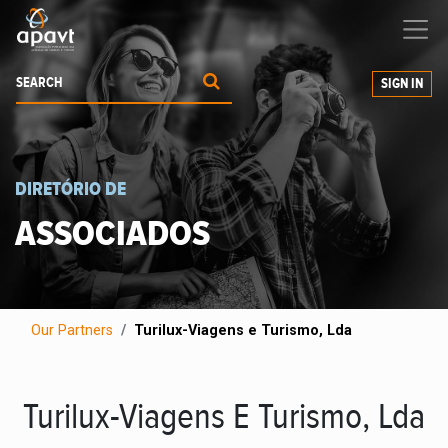
We help
you
grow your business
SIGN IN
DIRETÓRIO DE
ASSOCIADOS
Our Partners
Turilux-Viagens e Turismo, Lda
Turilux-Viagens E Turismo, Lda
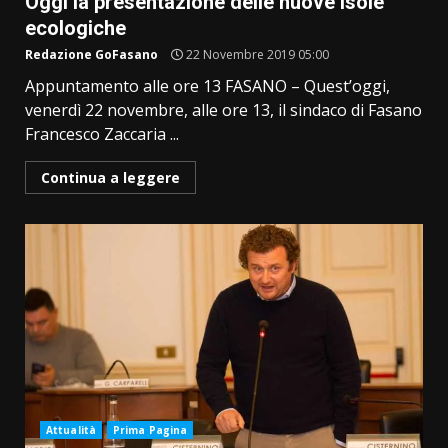
Oggi la presentazione delle nuove isole
ecologiche
Redazione GoFasano
22 Novembre 2019 05:00
Appuntamento alle ore 13 FASANO – Quest’oggi,
venerdì 22 novembre, alle ore 13, il sindaco di Fasano
Francesco Zaccaria ...
Continua a leggere
Attualità
Prima Pagina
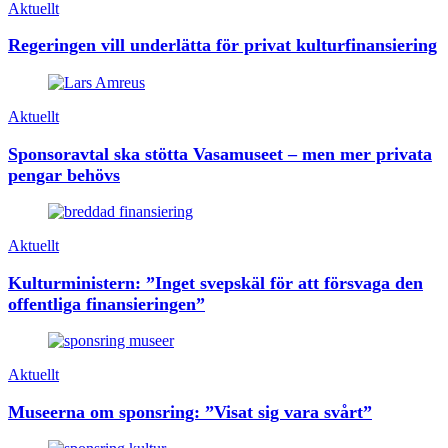
Aktuellt
Regeringen vill underlätta för privat kulturfinansiering
Aktuellt
Sponsoravtal ska stötta Vasamuseet – men mer privata
pengar behövs
Aktuellt
Kulturministern: ”Inget svepskäl för att försvaga den
offentliga finansieringen”
Aktuellt
Museerna om sponsring: ”Visat sig vara svårt”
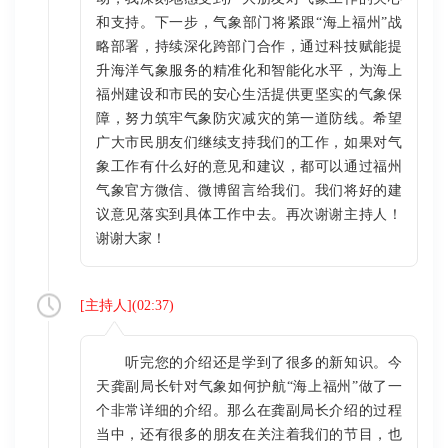
和支持。下一步，气象部门将紧跟“海上福州”战
略部署，持续深化跨部门合作，通过科技赋能提
升海洋气象服务的精准化和智能化水平，为海上
福州建设和市民的安心生活提供更坚实的气象保
障，努力筑牢气象防灾减灾的第一道防线。希望
广大市民朋友们继续支持我们的工作，如果对气
象工作有什么好的意见和建议，都可以通过福州
气象官方微信、微博留言给我们。我们将好的建
议意见落实到具体工作中去。再次谢谢主持人！
谢谢大家！
[
主持人
](
02:37
)
听完您的介绍还是学到了很多的新知识。今
天龚副局长针对气象如何护航“海上福州”做了一
个非常详细的介绍。那么在龚副局长介绍的过程
当中，还有很多的朋友在关注着我们的节目，也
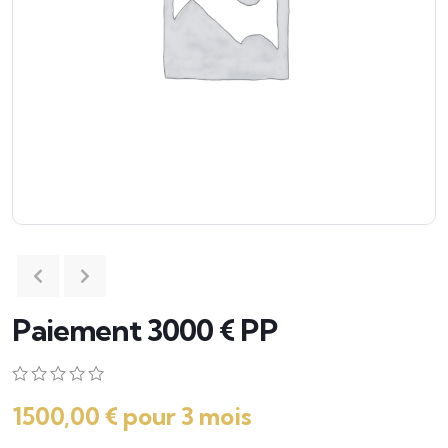
Paiement 3000 € PP
0
5
0
1500,00
€
pour 3 mois
sur
basé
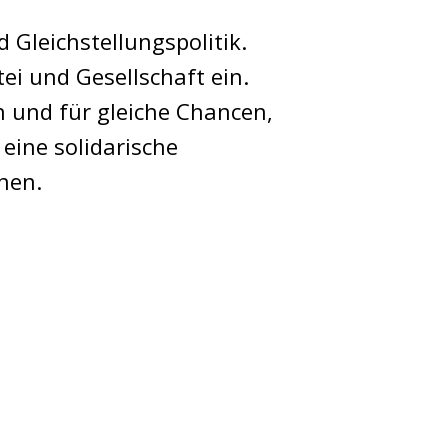
 Gleichstellungspolitik.
ei und Gesellschaft ein.
en und für gleiche Chancen,
eine solidarische
nen.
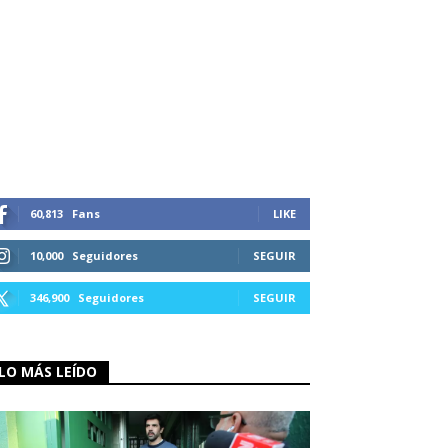
60,813
Fans
LIKE
10,000
Seguidores
SEGUIR
346,900
Seguidores
SEGUIR
LO MÁS LEÍDO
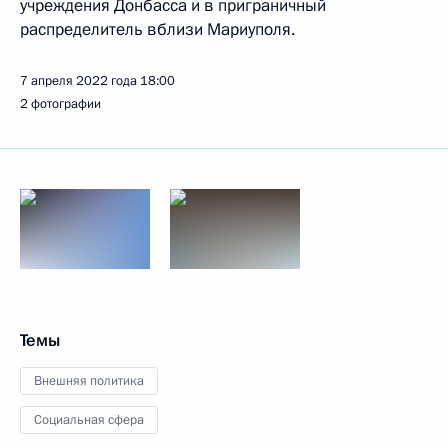
учреждения Донбасса и в приграничный
распределитель вблизи Мариуполя.
7 апреля 2022 года
18:00
2 фотографии
Темы
Внешняя политика
Социальная сфера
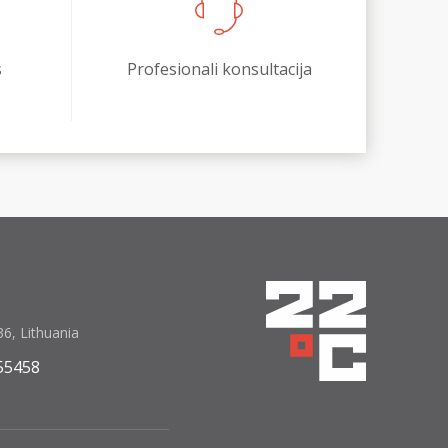
s
Profesionali konsultacija
6, Lithuania
55458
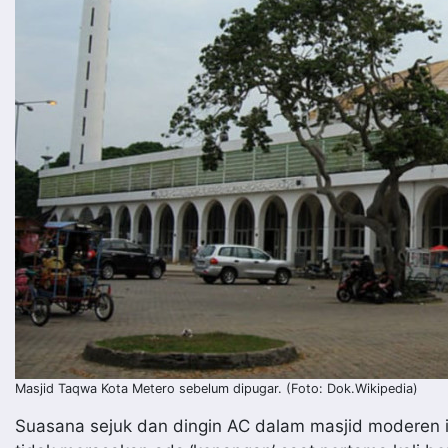
Masjid Taqwa Kota Metero sebelum dipugar. (Foto: Dok.Wikipedia)
Suasana sejuk dan dingin AC dalam masjid moderen i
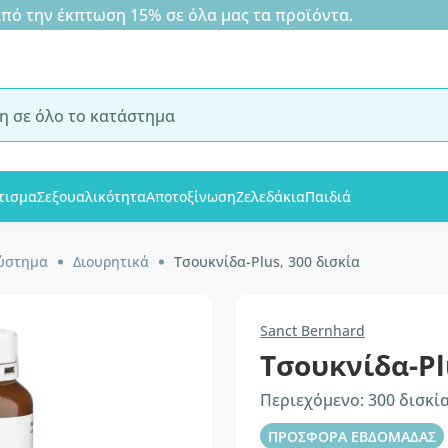
 την έκπτωση 15% σε όλα μας τα προϊόντα.
τισμα
Σεξουαλικότητα
Αποτοξίνωση
Ζελεδάκια
Παιδιά
σύστημα
Διουρητικά
Τσουκνίδα-Plus, 300 δισκία
Sanct Bernhard
Τσουκνίδα-Pl
Περιεχόμενο: 300 δισκί
ΠΡΟΣΦΟΡΑ ΕΒΔΟΜΑΔΑΣ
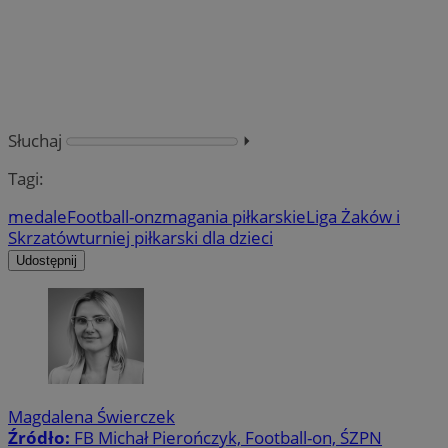
Słuchaj
⏵︎
Tagi:
medale
Football-on
zmagania piłkarskie
Liga Żaków i
Skrzatów
turniej piłkarski dla dzieci
Udostępnij
Magdalena Świerczek
Źródło:
FB Michał Pierończyk, Football-on, ŚZPN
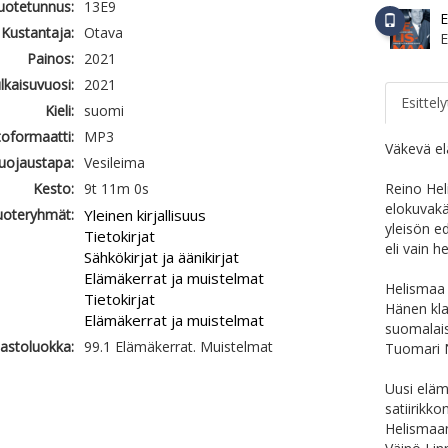
tuotetunnus:
13E9
E
Kustantaja:
Otava
Painos:
2021
ulkaisuvuosi:
2021
Esittely
Kieli:
suomi
oformaatti:
MP3
Väkevä el
uojaustapa:
Vesileima
Kesto:
9t 11m 0s
Reino Hel
elokuvakäs
uoteryhmät:
Yleinen kirjallisuus
yleisön e
Tietokirjat
eli vain h
Sähkökirjat ja äänikirjat
Elämäkerrat ja muistelmat
Helismaa 
Tietokirjat
Hänen kla
Elämäkerrat ja muistelmat
suomalais
jastoluokka:
99.1 Elämäkerrat. Muistelmat
Tuomari N
Uusi eläm
satiirikk
Helismaan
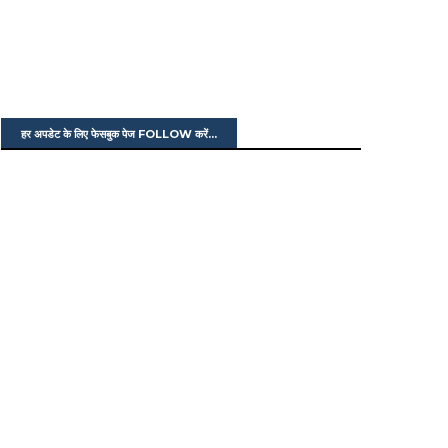
हर अपडेट के लिए फेसबुक पेज FOLLOW करें...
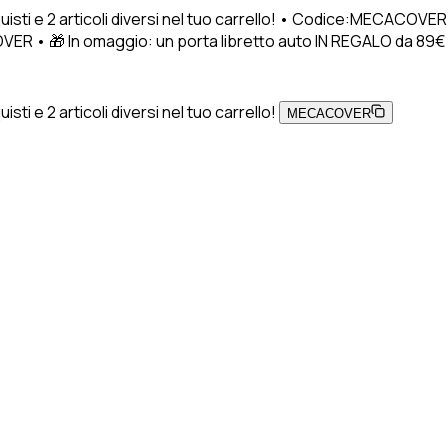
uisti e 2 articoli diversi nel tuo carrello! • Codice:MECACOVER
VER • 🎁 In omaggio: un porta libretto auto IN REGALO da 89€ di a
ti e 2 articoli diversi nel tuo carrello!
MECACOVER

## [Requirement]
With the pictures omitted, the entries are to be transcribed in full, exactly as they appear.

## [The answer]
We help
you
grow your business
SIGN IN
DIRETÓRIO DE
ASSOCIADOS
Our Partners
Turilux-Viagens e Turismo, Lda
Turilux-Viagens E Turismo, Lda
Oggi la presentazione delle nuove isole
ecologiche
Redazione GoFasano
22 Novembre 2019 05:00
Appuntamento alle ore 13 FASANO – Quest’oggi,
venerdì 22 novembre, alle ore 13, il sindaco di Fasano
Francesco Zaccaria ...
Continua a leggere
Attualità
Prima Pagina
Aktuellt
Regeringen vill underlätta för privat kulturfinansiering
Aktuellt
Sponsoravtal ska stötta Vasamuseet – men mer privata
pengar behövs
Aktuellt
Kulturministern: ”Inget svepskäl för att försvaga den
offentliga finansieringen”
Aktuellt
Museerna om sponsring: ”Visat sig vara svårt”
和支持。下一步，气象部门将紧跟“海上福州”战
略部署，持续深化跨部门合作，通过科技赋能提
升海洋气象服务的精准化和智能化水平，为海上
福州建设和市民的安心生活提供更坚实的气象保
障，努力筑牢气象防灾减灾的第一道防线。希望
广大市民朋友们继续支持我们的工作，如果对气
象工作有什么好的意见和建议，都可以通过福州
气象官方微信、微博留言给我们。我们将好的建
议意见落实到具体工作中去。再次谢谢主持人！
谢谢大家！
[
主持人
](
02:37
)
听完您的介绍还是学到了很多的新知识。今
天龚副局长针对气象如何护航“海上福州”做了一
个非常详细的介绍。那么在龚副局长介绍的过程
当中，还有很多的朋友在关注着我们的节目，也
Paiement 3000 € PP
0
5
0
1500,00
€
pour 3 mois
sur
basé
 Gleichstellungspolitik.
ei und Gesellschaft ein.
en und für gleiche Chancen,
eine solidarische
nen.
60,813
Fans
LIKE
10,000
Seguidores
SEGUIR
346,900
Seguidores
SEGUIR
LO MÁS LEÍDO
учреждения Донбасса и в приграничный
распределитель вблизи Мариуполя.
7 апреля 2022 года
18:00
2 фотографии
Темы
Внешняя политика
Социальная сфера
s
Profesionali konsultacija
6, Lithuania
55458
Masjid Taqwa Kota Metero sebelum dipugar. (Foto: Dok.Wikipedia)
Suasana sejuk dan dingin AC dalam masjid moderen i
 την έκπτωση 15% σε όλα μας τα προϊόντα.
τισμα
Σεξουαλικότητα
Αποτοξίνωση
Ζελεδάκια
Παιδιά
σύστημα
Διουρητικά
Τσουκνίδα-Plus, 300 δισκία
Sanct Bernhard
Τσουκνίδα-Pl
Περιεχόμενο: 300 δισκί
ΠΡΟΣΦΟΡΑ ΕΒΔΟΜΑΔΑΣ
Słuchaj
⏵︎
Tagi:
medale
Football-on
zmagania piłkarskie
Liga Żaków i
Skrzatów
turniej piłkarski dla dzieci
Udostępnij
Magdalena Świerczek
Źródło:
FB Michał Pierończyk, Football-on, ŚZPN
tuotetunnus:
13E9
E
Kustantaja:
Otava
Painos:
2021
ulkaisuvuosi:
2021
Esittely
Kieli:
suomi
oformaatti:
MP3
Väkevä el
uojaustapa:
Vesileima
Kesto:
9t 11m 0s
Reino Hel
elokuvakäs
uoteryhmät:
Yleinen kirjallisuus
yleisön e
Tietokirjat
eli vain h
Sähkökirjat ja äänikirjat
Elämäkerrat ja muistelmat
Helismaa 
Tietokirjat
Hänen kla
Elämäkerrat ja muistelmat
suomalais
jastoluokka:
99.1 Elämäkerrat. Muistelmat
Tuomari N
Uusi eläm
satiirikk
Helismaan
हर अपडेट के लिए फेसबुक पेज FOLLOW करें...
uisti e 2 articoli diversi nel tuo carrello! • Codice:MECACOVER
VER • 🎁 In omaggio: un porta libretto auto IN REGALO da 89€ di a
ti e 2 articoli diversi nel tuo carrello!
MECACOVER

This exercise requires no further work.